As often as deemed necessary given the health carrier’s developing claims experience. BCBSM must file its two rating methodologies (ERS & ARS) once every three years. HMO and MEWA rates are approved for a one-year period. Therefore, they file rates at least annually, but may request changes to their filed rates or rating methodology more frequently. Most groups and individuals have a contract with the health carrier guaranteeing the rate for a one-year period, so any changes to rates made throughout the rating year would only impact new business or groups that renew on or after the date of the approval for the new rate.
What can I do if the new rates are more than I can afford?
If you are purchasing individual coverage, shop around with other health carriers, and consider purchasing benefit plans with higher copay amounts or deductible requirements. If you are covered under a group plan, encourage your employer to do the same.
How are small employer groups regulated?
PA 88 of 2003 is Michigan’s Small Employer Group Reform Act. This Act defines what characteristics may be considered when determining rates for a small group. BCBSM can consider only age and industry. HMOs can consider age, industry, and group size. Commercial health carriers may adjust rates according to age, industry, group size, and health status. The Small Employer Group Reform Act also places overall restrictions on the relationship between the lowest and highest rates that may be charged (called rate bands). Additionally, the Act allows a health carrier to require a certain participation requirement of those employees “seeking coverage through the employer” when determining whether or not the health carrier will insure a group.
How are other groups and self-insured employer groups regulated?
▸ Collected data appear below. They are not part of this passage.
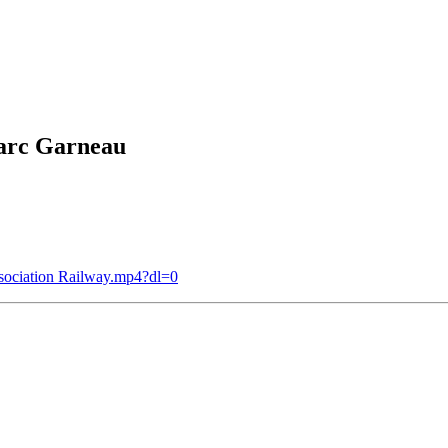
arc Garneau
sociation Railway.mp4?dl=0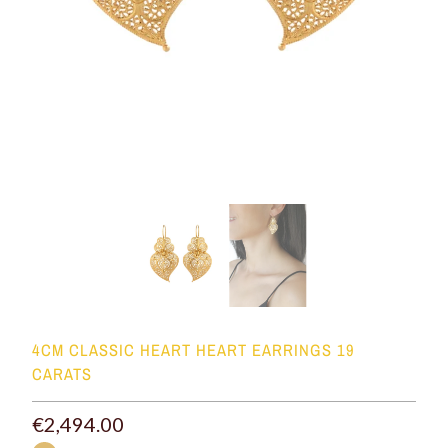
4CM CLASSIC HEART HEART EARRINGS 19
CARATS
€2,494.00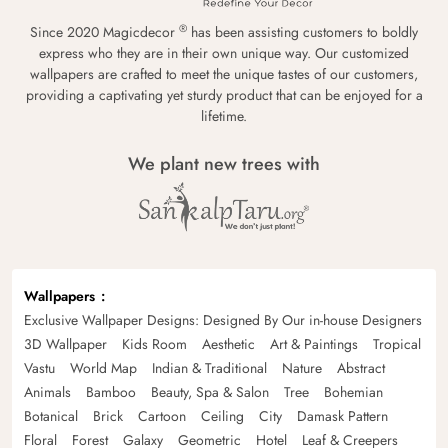
®
Since 2020 Magicdecor
has been assisting customers to boldly
express who they are in their own unique way. Our customized
wallpapers are crafted to meet the unique tastes of our customers,
providing a captivating yet sturdy product that can be enjoyed for a
lifetime.
We plant new trees with
Wallpapers
Exclusive Wallpaper Designs: Designed By Our in-house Designers
3D Wallpaper
Kids Room
Aesthetic
Art & Paintings
Tropical
Vastu
World Map
Indian & Traditional
Nature
Abstract
Animals
Bamboo
Beauty, Spa & Salon
Tree
Bohemian
Botanical
Brick
Cartoon
Ceiling
City
Damask Pattern
Floral
Forest
Galaxy
Geometric
Hotel
Leaf & Creepers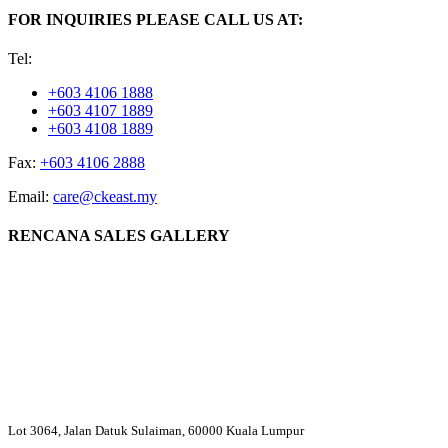
FOR INQUIRIES PLEASE CALL US AT:
Tel:
+603 4106 1888
+603 4107 1889
+603 4108 1889
Fax:
+603 4106 2888
Email:
care@ckeast.my
RENCANA SALES GALLERY
Lot 3064, Jalan Datuk Sulaiman, 60000 Kuala Lumpur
HMO’s and BCBSM are required by statute to charge only rates and use methodology that have been filed with and approved by OFIR for both small and large group customers.
OFIR does not have authority over the rates charged under a self-funded health care plan. Regulatory authority for such plans come under the jurisdiction of the United States Department of Labor. Further information on self-funded health care plans is available at http://www.michigan.gov/cis/0,1607,7-154-10555_12902_35510_35695—,00.html.
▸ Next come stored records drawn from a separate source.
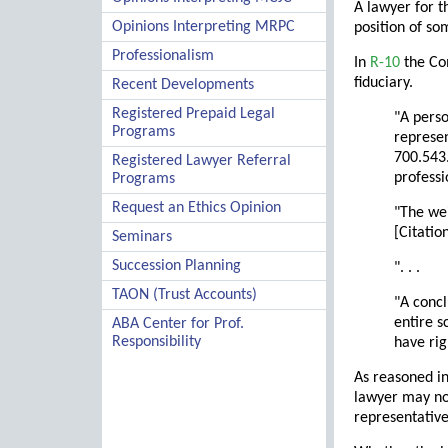
A lawyer for t
Opinions Interpreting MRPC
position of so
Professionalism
In
R-10
the Com
fiduciary.
Recent Developments
Registered Prepaid Legal
"A perso
Programs
represen
700.543.
Registered Lawyer Referral
profess
Programs
Request an Ethics Opinion
"The wei
[Citation
Seminars
Succession Planning
". . .
TAON (Trust Accounts)
"A concl
entire s
ABA Center for Prof.
Responsibility
have rig
As reasoned i
lawyer may not
representative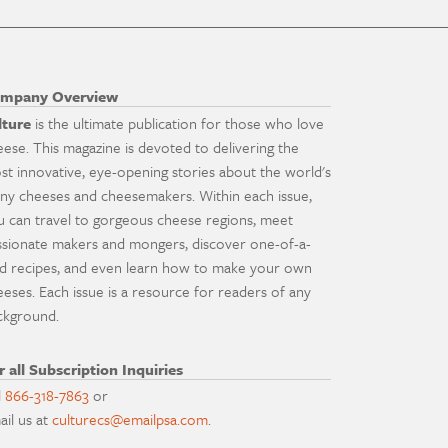
mpany Overview
lture
is the ultimate publication for those who love
eese. This magazine is devoted to delivering the
st innovative, eye-opening stories about the world's
ny cheeses and cheesemakers. Within each issue,
u can travel to gorgeous cheese regions, meet
ssionate makers and mongers, discover one-of-a-
nd recipes, and even learn how to make your own
eeses. Each issue is a resource for readers of any
ckground.
r all Subscription Inquiries
l
866-318-7863
or
ail us at
culturecs@emailpsa.com
.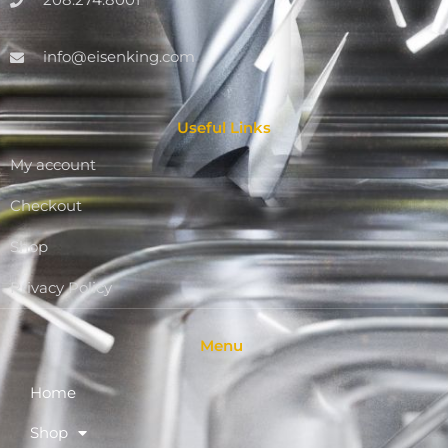
208.274.8001
info@eisenking.com
Useful Links
My account
Checkout
Shop
Privacy Policy
Menu
Home
Shop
The policy or rate filings shall include an actuarial certification that the benefits provided are reasonable in relation to the premium charged and shall show the anticipated loss ratio. The benefits provided are presumed unreasonable in relation to the premiums charged if the anticipated loss ratio does not equal or exceed the following standards:
* Sixty-five percent for rated by age insurance.
* Sixty percent for collectively renewable insurance or optionally renewable insurance.
* Fifty-five percent for guaranteed renewable insurance or nonrenewable for stated reasons only insurance.
* Fifty percent for noncancellable insurance, noncancellable and guaranteed renewable insurance or individual accident insurance.
* Fifty-five percent for all other insurance.